- [Requirement]
Collect the lines of the entries where "Dostupnost" shows up.
----
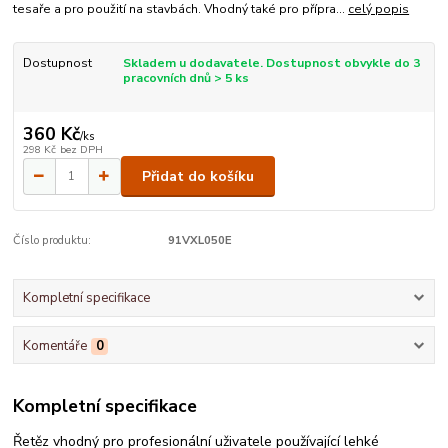
tesaře a pro použití na stavbách. Vhodný také pro přípra...
celý popis
Dostupnost
Skladem u dodavatele. Dostupnost obvykle do 3
pracovních dnů > 5 ks
360 Kč
/
ks
298 Kč
bez DPH
Přidat do košíku
Číslo produktu:
91VXL050E
Kompletní specifikace
Komentáře
0
Kompletní specifikace
Řetěz vhodný pro profesionální uživatele používající lehké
----
- [Expected answer]
Dostupnost
Skladem u dodavatele. Dostupnost obvykle do 3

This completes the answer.